La tesi si fonda su una erronea equivalenza tra rispetto dei limiti e assenza di rumore, mentre, nel caso di specie, il potere esercitato è diretto proprio a mitigare emissioni sonore, che, pur rientrando nei limiti, possano arrecare disturbo alla quiete e le contestazioni mosse nel passato all’attività della ricorrente dimostrano la concretezza di tale rischio.

Non vi è, quindi, alcuna contraddittorietà interna tra il limite introdotto al fine della salvaguardia della salute e la sua applicabilità ad attività autorizzate, rientranti nei limiti di legge.

Non sussiste, infine, una contraddittorietà "esterna" tra la norma regolamentare e i precedenti atti adottati dal Comune per far rientrare la società appellata nei limiti, costringendola ad effettuare opere di insonorizzazione.

Tali atti, peraltro vincolati, attengono ad un profilo diverso (rispetto dei limiti), che non ammette deroghe; l’adozione di atti diretti a riportare le emissioni acustiche nei limiti non precludeva al Comune la valutazione, anche sulla base dei casi concreti esaminati, di intervenire con norme regolamentari di portata generale, dirette a garantire una maggiore salvaguardia della quiete pubblica nella fascia notturna.
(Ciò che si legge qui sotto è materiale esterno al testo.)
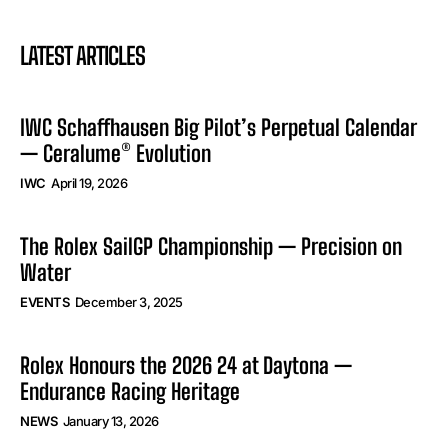
LATEST ARTICLES
IWC Schaffhausen Big Pilot’s Perpetual Calendar
— Ceralume® Evolution
IWC
April 19, 2026
The Rolex SailGP Championship — Precision on
Water
EVENTS
December 3, 2025
Rolex Honours the 2026 24 at Daytona —
Endurance Racing Heritage
NEWS
January 13, 2026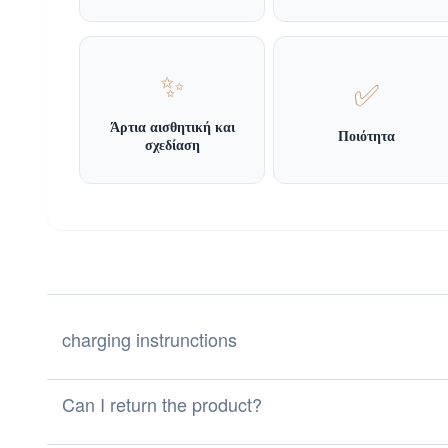
✨
✅
Άρτια αισθητική και
Ποιότητα
σχεδίαση
charging instrunctions
Can I return the product?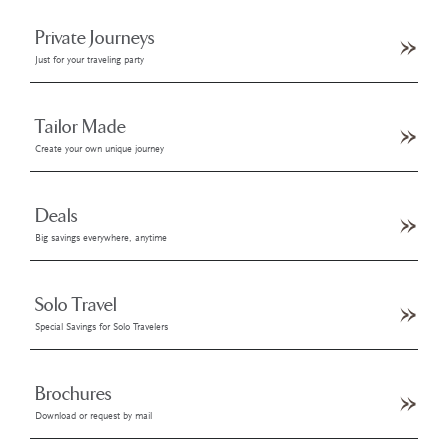
Private Journeys
Just for your traveling party
Tailor Made
Create your own unique journey
Deals
Big savings everywhere, anytime
Solo Travel
Special Savings for Solo Travelers
Brochures
Download or request by mail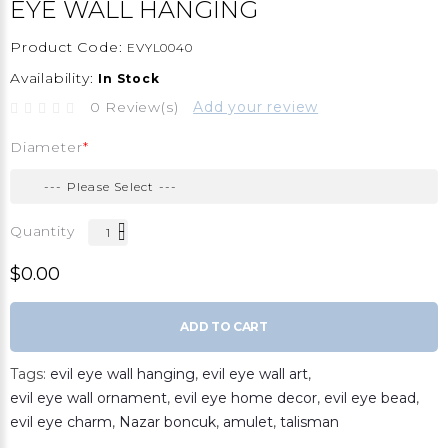
EYE WALL HANGING
Product Code:
EVYL0040
Availability:
In Stock
0 Review(s)
Add your review
Diameter
Quantity
$0.00
ADD TO CART
Tags:
evil eye wall hanging
,
evil eye wall art
,
evil eye wall ornament
,
evil eye home decor
,
evil eye bead
,
evil eye charm
,
Nazar boncuk
,
amulet
,
talisman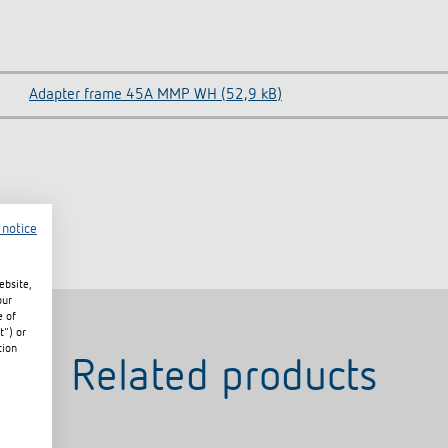
Adapter frame 45A MMP WH (52,9 kB)
 notice
ebsite,
our
e of
t") or
tion
Related products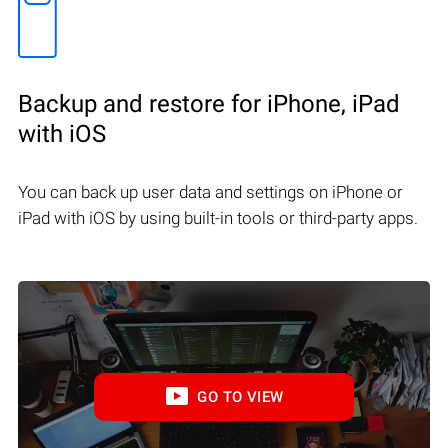
Backup and restore for iPhone, iPad
with iOS
You can back up user data and settings on iPhone or
iPad with iOS by using built-in tools or third-party apps.
GO TO VIEW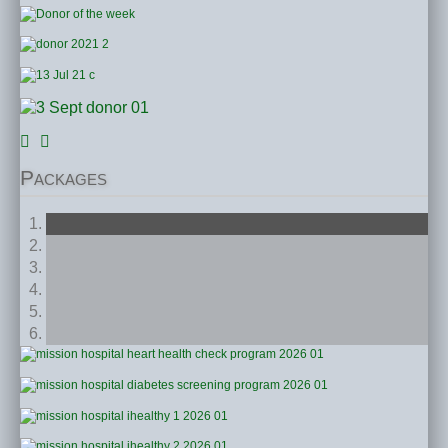
Packages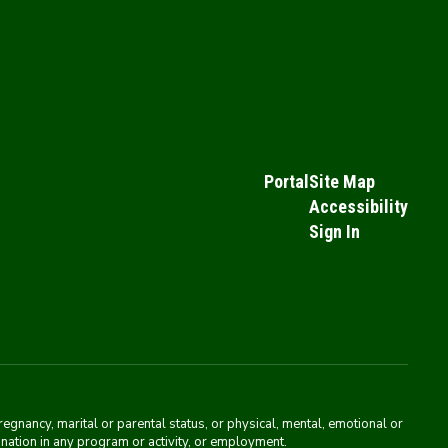
Portal
Site Map
Accessibility
Sign In
pregnancy, marital or parental status, or physical, mental, emotional or
mination in any program or activity, or employment.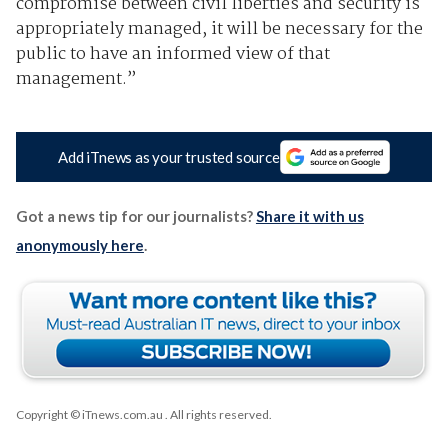
compromise between civil liberties and security is
appropriately managed, it will be necessary for the
public to have an informed view of that
management.”
Add iTnews as your trusted source
Got a news tip for our journalists?
Share it with us
anonymously here
.
Copyright © iTnews.com.au
. All rights reserved.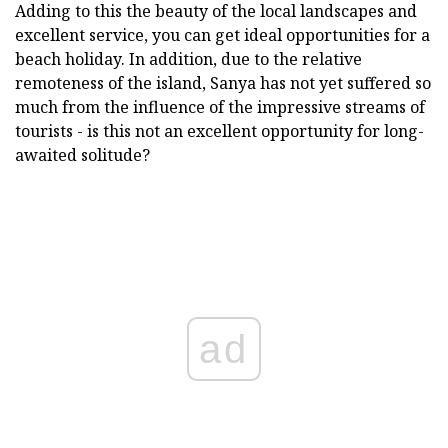
Adding to this the beauty of the local landscapes and
excellent service, you can get ideal opportunities for a
beach holiday. In addition, due to the relative
remoteness of the island, Sanya has not yet suffered so
much from the influence of the impressive streams of
tourists - is this not an excellent opportunity for long-
awaited solitude?
ad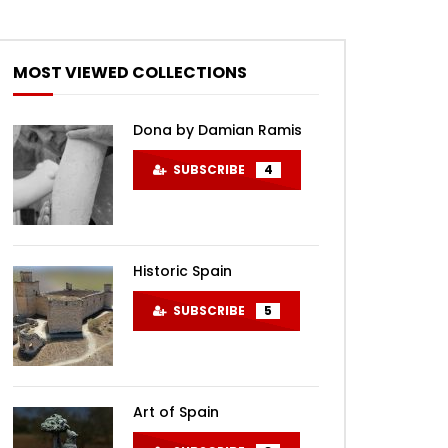
MOST VIEWED COLLECTIONS
Dona by Damian Ramis
SUBSCRIBE
4
Historic Spain
SUBSCRIBE
5
Art of Spain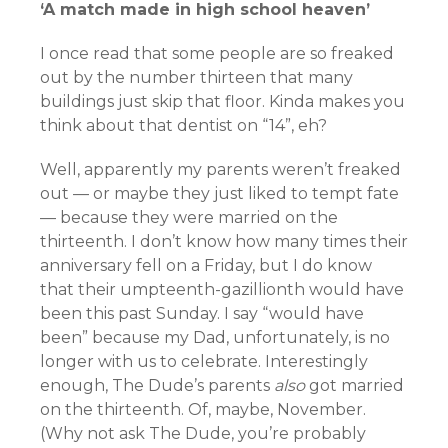
‘A match made in high school heaven’
I once read that some people are so freaked
out by the number thirteen that many
buildings just skip that floor. Kinda makes you
think about that dentist on “14”, eh?
Well, apparently my parents weren’t freaked
out — or maybe they just liked to tempt fate
— because they were married on the
thirteenth. I don’t know how many times their
anniversary fell on a Friday, but I do know
that their umpteenth-gazillionth would have
been this past Sunday. I say “would have
been” because my Dad, unfortunately, is no
longer with us to celebrate. Interestingly
enough, The Dude’s parents
also
got married
on the thirteenth. Of, maybe, November.
(Why not ask The Dude, you’re probably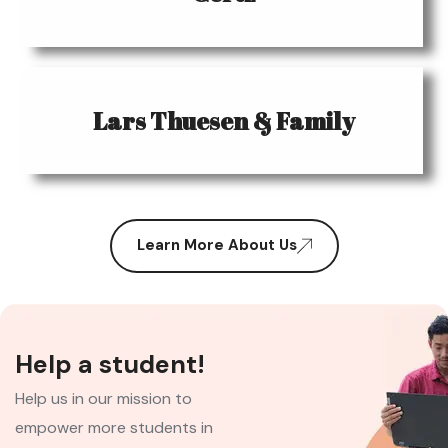
Lars Thuesen & Family
Learn More About Us
Help a student!
Help us in our mission to
empower more students in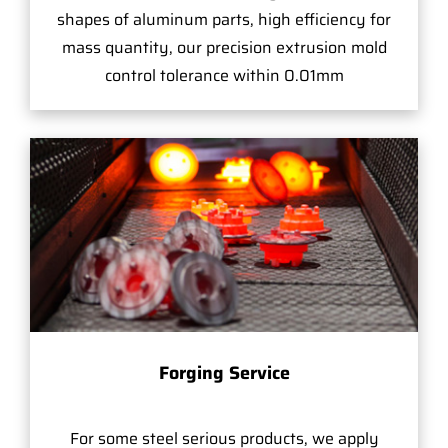
shapes of aluminum parts, high efficiency for
mass quantity, our precision extrusion mold
control tolerance within 0.01mm
Forging Service
For some steel serious products, we apply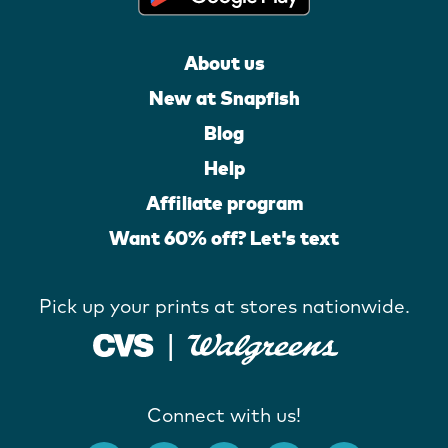
About us
New at Snapfish
Blog
Help
Affiliate program
Want 60% off? Let's text
Pick up your prints at stores nationwide.
Connect with us!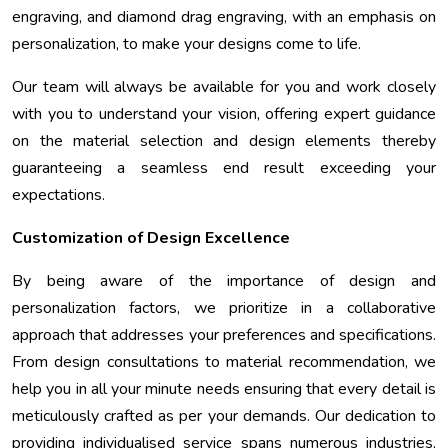
engraving, and diamond drag engraving, with an emphasis on
personalization, to make your designs come to life.
Our team will always be available for you and work closely
with you to understand your vision, offering expert guidance
on the material selection and design elements thereby
guaranteeing a seamless end result exceeding your
expectations.
Customization of Design Excellence
By being aware of the importance of design and
personalization factors, we prioritize in a collaborative
approach that addresses your preferences and specifications.
From design consultations to material recommendation, we
help you in all your minute needs ensuring that every detail is
meticulously crafted as per your demands. Our dedication to
providing individualised service spans numerous industries,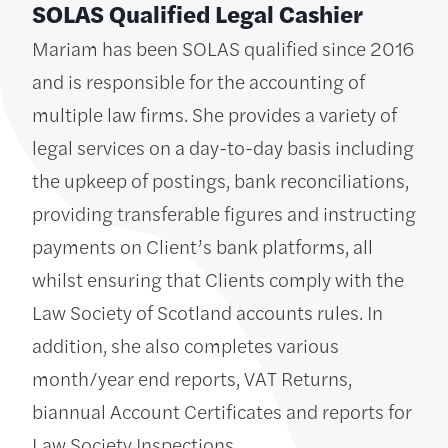
SOLAS Qualified Legal Cashier
Mariam has been SOLAS qualified since 2016
and is responsible for the accounting of
multiple law firms. She provides a variety of
legal services on a day-to-day basis including
the upkeep of postings, bank reconciliations,
providing transferable figures and instructing
payments on Client’s bank platforms, all
whilst ensuring that Clients comply with the
Law Society of Scotland accounts rules. In
addition, she also completes various
month/year end reports, VAT Returns,
biannual Account Certificates and reports for
Law Society Inspections.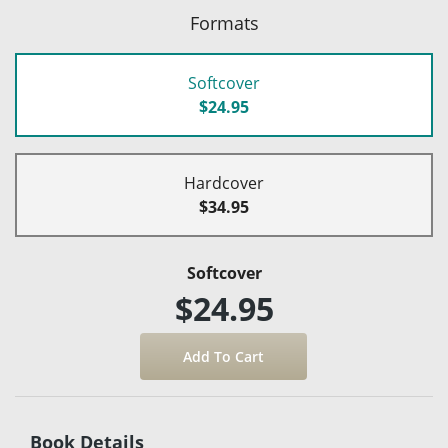
Formats
Softcover
$24.95
Hardcover
$34.95
Softcover
$24.95
Book Details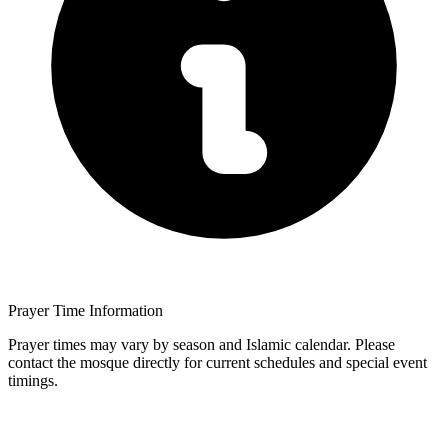
Prayer Time Information
Prayer times may vary by season and Islamic calendar. Please
contact the mosque directly for current schedules and special event
timings.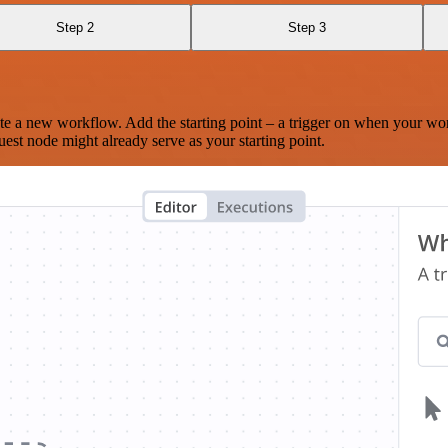
Step 2
Step 3
te a new workflow. Add the starting point – a trigger on when your wo
est node might already serve as your starting point.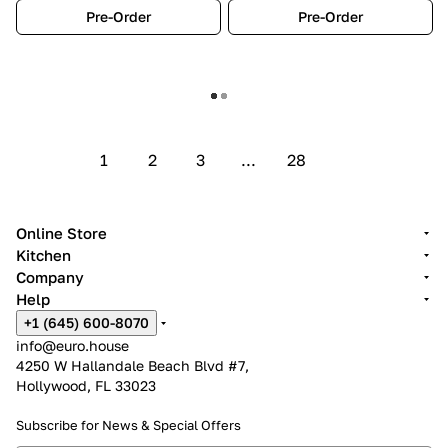
Pre-Order
Pre-Order
Show more
1
2
3
...
28
Online Store
Kitchen
Company
Help
+1 (645) 600-8070
info@euro.house
4250 W Hallandale Beach Blvd #7,
Hollywood, FL 33023
Subscribe for News &
Special Offers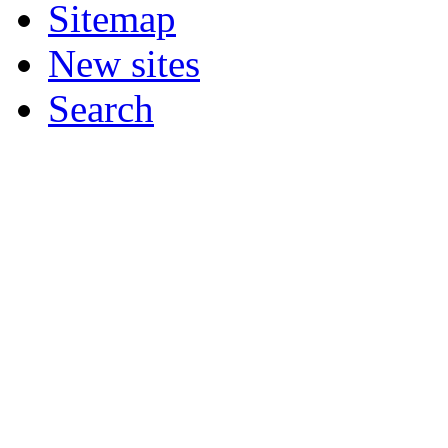
Sitemap
New sites
Search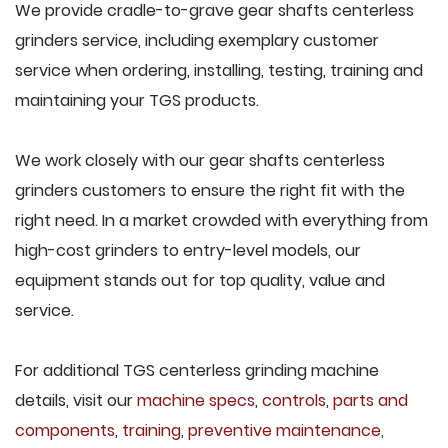
We provide cradle-to-grave gear shafts centerless
grinders service, including exemplary customer
service when ordering, installing, testing, training and
maintaining your TGS products.
We work closely with our gear shafts centerless
grinders customers to ensure the right fit with the
right need. In a market crowded with everything from
high-cost grinders to entry-level models, our
equipment stands out for top quality, value and
service.
For additional TGS centerless grinding machine
details, visit our
machine specs
,
controls
,
parts and
components
,
training
,
preventive maintenance
,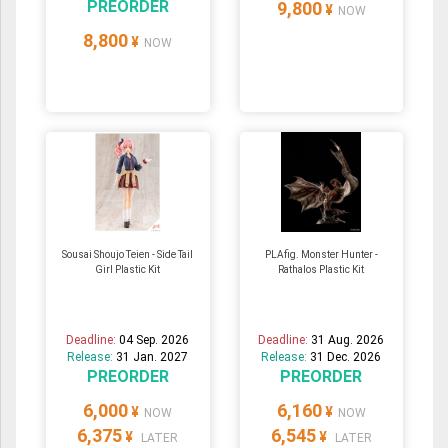
PREORDER
9,800
¥
NOW
8,800
¥
NOW
Sousai Shoujo Teien - Side Tail
PLAfig. Monster Hunter -
Girl Plastic Kit
Rathalos Plastic Kit
Deadline:
04 Sep. 2026
Deadline:
31 Aug. 2026
Release:
31 Jan. 2027
Release:
31 Dec. 2026
PREORDER
PREORDER
6,000
6,160
¥
¥
NOW
NOW
6,375
6,545
¥
¥
LATER
LATER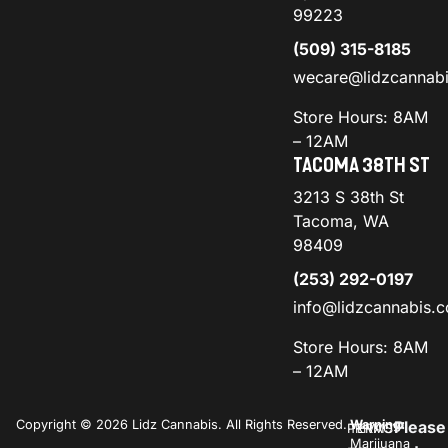
99223
(509) 315-8185
wecare@lidzcannab
Store Hours: 8AM
– 12AM
TACOMA 38TH ST
3213 S 38th St
Tacoma, WA
98409
(253) 292-0197
info@lidzcannabis.
Store Hours: 8AM
– 12AM
Copyright © 2026 Lidz Cannabis. All Rights Reserved.
Warning:
Please
PRIVACY
TERMS
Marijuana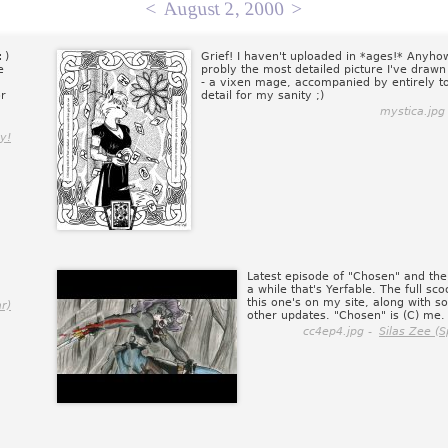
<
August 2, 2000
>
:)
Grief! I haven't uploaded in *ages!* Anyho
e
probly the most detailed picture I've drawn
- a vixen mage, accompanied by entirely 
or
detail for my sanity ;)
mystica.jpg
y!
Latest episode of "Chosen" and the 
a while that's Yerfable. The full sc
this one's on my site, along with 
r)
other updates. "Chosen" is (C) me.
cc4ep4.jpg -
Silas Zee (S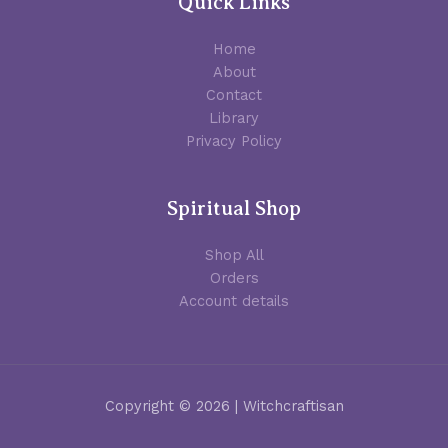
Quick Links
Home
About
Contact
Library
Privacy Policy
Spiritual Shop
Shop All
Orders
Account details
Copyright © 2026 | Witchcraftisan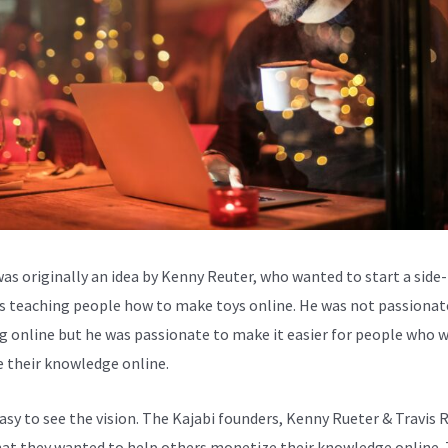
was originally an idea by Kenny Reuter, who wanted to start a side-
s teaching people how to make toys online. He was not passionat
g online but he was passionate to make it easier for people who 
e their knowledge online.
easy to see the vision. The Kajabi founders, Kenny Rueter & Travis 
at they wanted to help others monetize their knowledge online. 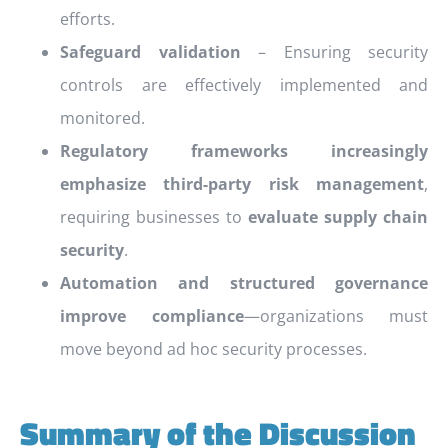
efforts.
Safeguard validation
– Ensuring security
controls are effectively implemented and
monitored.
Regulatory frameworks increasingly
emphasize third-party risk management
,
requiring businesses to
evaluate supply chain
security
.
Automation and structured governance
improve compliance
—organizations must
move beyond ad hoc security processes.
Summary of the Discussion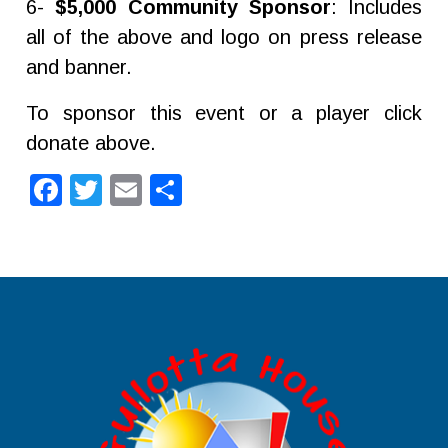
6-
$5,000 Community Sponsor
: Includes
all of the above and logo on press release
and banner.
To sponsor this event or a player click
donate above.
Facebook
Twitter
Email
Share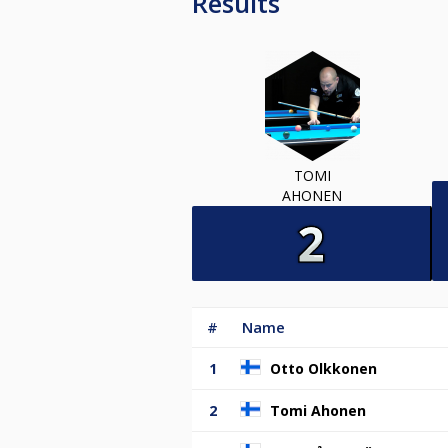
Results
TOMI
AHONEN
#
Name
1
Otto Olkkonen
2
Tomi Ahonen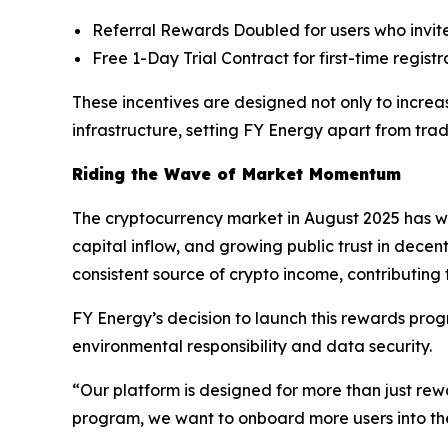
Referral Rewards Doubled for users who invite
Free 1-Day Trial Contract for first-time regis
These incentives are designed not only to incre
infrastructure, setting FY Energy apart from trad
Riding the Wave of Market Momentum
The cryptocurrency market in August 2025 has wit
capital inflow, and growing public trust in decent
consistent source of crypto income, contributing
FY Energy’s decision to launch this rewards progr
environmental responsibility and data security.
“Our platform is designed for more than just rewar
program, we want to onboard more users into the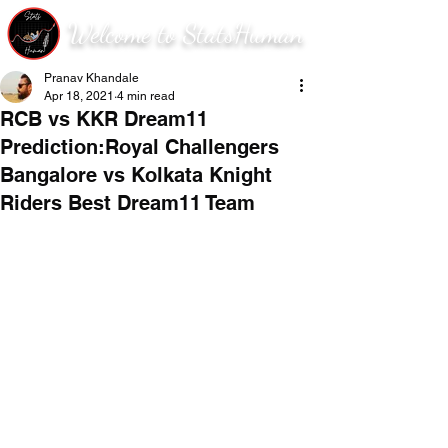
Welcome to StatsHuman
Pranav Khandale
Apr 18, 2021
4 min read
RCB vs KKR Dream11
Prediction:Royal Challengers
Bangalore vs Kolkata Knight
Riders Best Dream11 Team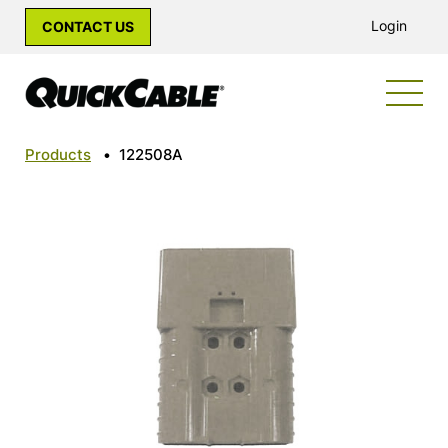
Login
CONTACT US
Products
•
122508A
Tali misure si applicano sia a chi diligentemente ha insonorizzato i propri impianti fin dall’origine, sia a chi lo ha fatto, come la ricorrente di primo grado, solo a seguito di diffida del Comune; l’aver superato i limiti ed essersi poi adeguato agli stessi non garantisce una posizione di intangibilità, rispetto all’esercizio di un potere, che – come dimostrato – rientra nelle competenze dei Comuni.

Si deve, dunque, ritenere che l’impugnato regolamento sia privo dei vizi di legittimità denunciati.

6. In conclusione, il ricorso in appello deve essere accolto e, in riforma della sentenza del Tar, va respinto il ricorso di primo grado.

Tenuto conto della peculiarità in fatto della vicenda e della soccombenza del comune sulle prime censure, ricorrono i presupposti per la compensazione delle spese di giudizio.
P.Q.M.

Il Consiglio di Stato in sede giurisdizionale (Sezione Quinta), accoglie il ricorso in appello indicato in epigrafe e, per l’effetto, in riforma della sentenza impugnata, respinge il ricorso proposto in primo grado.

Compensa tra le parti le spese del doppio grado di giudizio.

Ordina che la presente sentenza sia eseguita dall’autorità amministrativa.

Testo non ufficiale. La sola stampa del bollettino ufficiale ha carattere legale.